In the summertime at Yoduk, workers are required to weed 1,100 square meters of farmland per day — with the 600g/day food allotment dispensed on a pro-rata basis: Finish half the job, and you get half the food.
“If a guard wants to kill someone ‘legitimately,’ it is very easy,” Jung says. “The worker is given work that he can’t finish, and then he gets less food, which makes him even less productive the next day, because he is starving. It sets off a [self-reinforcing] cycle of weakness and starvation. You can kill someone in two weeks through this method.”
During the winter, prisoners were put on firewood detail. Each was made to drag a tree about four meters long, and about 30 cm in diameter, a distance of four kilometers, up and down valleys, four trees per day.
To motivate a set of four workers, the guards would set out three rice cakes on a table, with the slowest worker arriving to an empty plate. It was a sort of horrible reality-show competition staged for the guards’ own entertainment.
Jung says he saw 60 or 70 people collapse and die on tree duty. Because the ground was frozen during the winter months, the corpses were thrown into a warehouse for burial in the spring. By that time, rats — or other, desperately hungry creatures who’d broken into the warehouse — had devoured much of them.

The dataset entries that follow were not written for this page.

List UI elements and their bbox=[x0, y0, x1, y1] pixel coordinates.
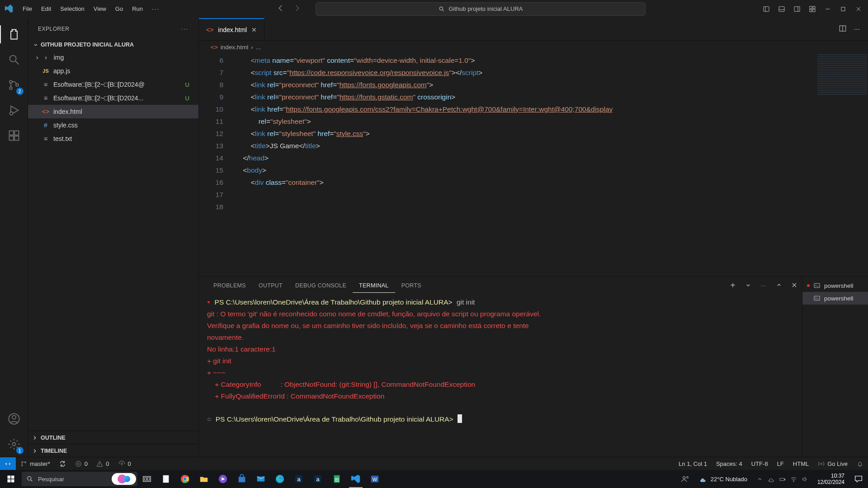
close-panel-icon[interactable] bbox=[787, 282, 802, 289]
menu-run[interactable]: Run bbox=[127, 5, 147, 12]
breadcrumb-file: index.html bbox=[221, 44, 249, 51]
window-close[interactable] bbox=[851, 0, 866, 18]
taskbar-app-vscode[interactable] bbox=[346, 470, 365, 488]
taskbar-search[interactable]: Pesquisar bbox=[22, 472, 137, 486]
problems-button[interactable]: 0 0 bbox=[71, 457, 114, 470]
folder-header[interactable]: GITHUB PROJETO INICIAL ALURA bbox=[28, 40, 198, 51]
weather-widget[interactable]: 22°C Nublado bbox=[695, 476, 752, 483]
html-file-icon: <> bbox=[211, 44, 218, 51]
explorer-icon[interactable] bbox=[0, 22, 28, 47]
menu-edit[interactable]: Edit bbox=[37, 5, 56, 12]
notifications-icon[interactable] bbox=[852, 457, 868, 470]
taskbar-app-store[interactable] bbox=[232, 470, 251, 488]
minimap[interactable] bbox=[815, 53, 868, 276]
menu-overflow[interactable]: ··· bbox=[147, 5, 164, 12]
panel-more-icon[interactable]: ··· bbox=[756, 278, 771, 292]
scm-badge: 2 bbox=[16, 88, 24, 95]
file-label: app.js bbox=[53, 67, 70, 75]
start-button[interactable] bbox=[0, 475, 22, 483]
terminal-instance[interactable]: powershell bbox=[802, 292, 868, 305]
file-index-html[interactable]: <>index.html bbox=[28, 105, 198, 118]
tab-index-html[interactable]: <> index.html ✕ bbox=[199, 18, 264, 40]
eol[interactable]: LF bbox=[773, 457, 788, 470]
nav-back-icon[interactable] bbox=[277, 4, 285, 14]
layout-sidebar-right-icon[interactable] bbox=[789, 0, 805, 18]
panel-tab-terminal[interactable]: TERMINAL bbox=[353, 278, 395, 293]
menu-view[interactable]: View bbox=[89, 5, 111, 12]
panel-tab-debug-console[interactable]: DEBUG CONSOLE bbox=[289, 278, 353, 292]
menu-file[interactable]: File bbox=[18, 5, 37, 12]
indentation[interactable]: Spaces: 4 bbox=[712, 457, 747, 470]
file-esoftware-b-2-b-d2024-[interactable]: ≡Esoftware□[B□[2~□[B□[D2024...U bbox=[28, 91, 198, 105]
encoding[interactable]: UTF-8 bbox=[747, 457, 773, 470]
taskbar-app-alura2[interactable]: a bbox=[308, 470, 327, 488]
taskbar-app-edge[interactable] bbox=[270, 470, 289, 488]
command-center-search[interactable]: Github projeto inicial ALURA bbox=[316, 2, 646, 16]
menu-selection[interactable]: Selection bbox=[56, 5, 89, 12]
source-control-icon[interactable]: 2 bbox=[0, 72, 28, 98]
file-esoftware-b-2-b-d2024-[interactable]: ≡Esoftware□[B□[2~□[B□[D2024@U bbox=[28, 78, 198, 91]
panel-tab-problems[interactable]: PROBLEMS bbox=[207, 278, 252, 292]
menu-go[interactable]: Go bbox=[111, 5, 127, 12]
nav-forward-icon[interactable] bbox=[293, 4, 301, 14]
taskbar-meet-now-icon[interactable] bbox=[676, 470, 695, 488]
panel-tab-ports[interactable]: PORTS bbox=[395, 278, 428, 292]
cursor-position[interactable]: Ln 1, Col 1 bbox=[674, 457, 712, 470]
search-icon[interactable] bbox=[0, 47, 28, 72]
accounts-icon[interactable] bbox=[0, 406, 28, 432]
terminal[interactable]: ● PS C:\Users\loren\OneDrive\Área de Tra… bbox=[199, 294, 802, 457]
breadcrumb-more: ... bbox=[256, 44, 261, 51]
timeline-section[interactable]: TIMELINE bbox=[28, 444, 198, 457]
taskbar-app-chrome[interactable] bbox=[175, 470, 194, 488]
taskbar-app-clipchamp[interactable] bbox=[213, 470, 232, 488]
editor-more-icon[interactable]: ··· bbox=[854, 25, 860, 33]
window-maximize[interactable] bbox=[835, 0, 851, 18]
outline-section[interactable]: OUTLINE bbox=[28, 431, 198, 444]
cortana-icon[interactable] bbox=[112, 473, 136, 485]
taskbar-app-explorer[interactable] bbox=[194, 470, 213, 488]
file-style-css[interactable]: #style.css bbox=[28, 118, 198, 132]
system-tray[interactable] bbox=[752, 476, 813, 483]
close-tab-icon[interactable]: ✕ bbox=[251, 26, 257, 33]
file-img[interactable]: ››img bbox=[28, 51, 198, 64]
extensions-icon[interactable] bbox=[0, 123, 28, 148]
terminal-instance[interactable]: powershell bbox=[802, 279, 868, 292]
customize-layout-icon[interactable] bbox=[805, 0, 820, 18]
go-live-button[interactable]: Go Live bbox=[813, 457, 852, 470]
taskbar-clock[interactable]: 10:37 12/02/2024 bbox=[813, 473, 849, 485]
terminal-icon bbox=[813, 282, 821, 289]
file-app-js[interactable]: JSapp.js bbox=[28, 64, 198, 78]
terminal-icon bbox=[813, 295, 821, 302]
remote-button[interactable] bbox=[0, 457, 16, 470]
layout-sidebar-left-icon[interactable] bbox=[759, 0, 774, 18]
ports-button[interactable]: 0 bbox=[114, 457, 136, 470]
file-tree: ››imgJSapp.js≡Esoftware□[B□[2~□[B□[D2024… bbox=[28, 51, 198, 145]
taskbar-app-sheets[interactable] bbox=[327, 470, 346, 488]
svg-point-34 bbox=[28, 477, 31, 480]
svg-rect-6 bbox=[810, 9, 812, 12]
window-minimize[interactable] bbox=[820, 0, 835, 18]
new-terminal-icon[interactable] bbox=[725, 282, 741, 289]
run-debug-icon[interactable] bbox=[0, 98, 28, 123]
maximize-panel-icon[interactable] bbox=[771, 282, 787, 289]
taskbar-app-word[interactable]: W bbox=[365, 470, 384, 488]
taskbar-app-alura1[interactable]: a bbox=[289, 470, 308, 488]
sync-button[interactable] bbox=[55, 457, 71, 470]
code-editor[interactable]: <meta name="viewport" content="width=dev… bbox=[235, 53, 815, 276]
branch-button[interactable]: master* bbox=[16, 457, 55, 470]
file-test-txt[interactable]: ≡test.txt bbox=[28, 132, 198, 145]
action-center-icon[interactable] bbox=[849, 470, 868, 488]
breadcrumb[interactable]: <> index.html › ... bbox=[199, 41, 868, 53]
panel-tab-output[interactable]: OUTPUT bbox=[252, 278, 289, 292]
language-mode[interactable]: HTML bbox=[788, 457, 813, 470]
taskbar-app-file[interactable] bbox=[156, 470, 175, 488]
settings-gear-icon[interactable]: 1 bbox=[0, 432, 28, 457]
taskbar-app-mail[interactable] bbox=[251, 470, 270, 488]
split-editor-icon[interactable] bbox=[839, 24, 847, 34]
terminal-dropdown-icon[interactable] bbox=[741, 282, 756, 289]
panel-tabs: PROBLEMSOUTPUTDEBUG CONSOLETERMINALPORTS… bbox=[199, 277, 802, 294]
layout-panel-icon[interactable] bbox=[774, 0, 789, 18]
sidebar-more-icon[interactable]: ··· bbox=[181, 26, 189, 32]
svg-point-11 bbox=[9, 87, 12, 89]
task-view-icon[interactable] bbox=[137, 470, 156, 488]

In summertime, inmates planted vegetables. The temptation to steal and eat the seeds was so intense that guards took the precaution of mixing them with ash and human waste before dispensing the seeds to prisoners. But many inmates are so hungry that they eat the seeds anyway, after doing their best to wash them. In this way, many who escaped death from starvation instead died from colitis and other waste-borne intestinal ailments.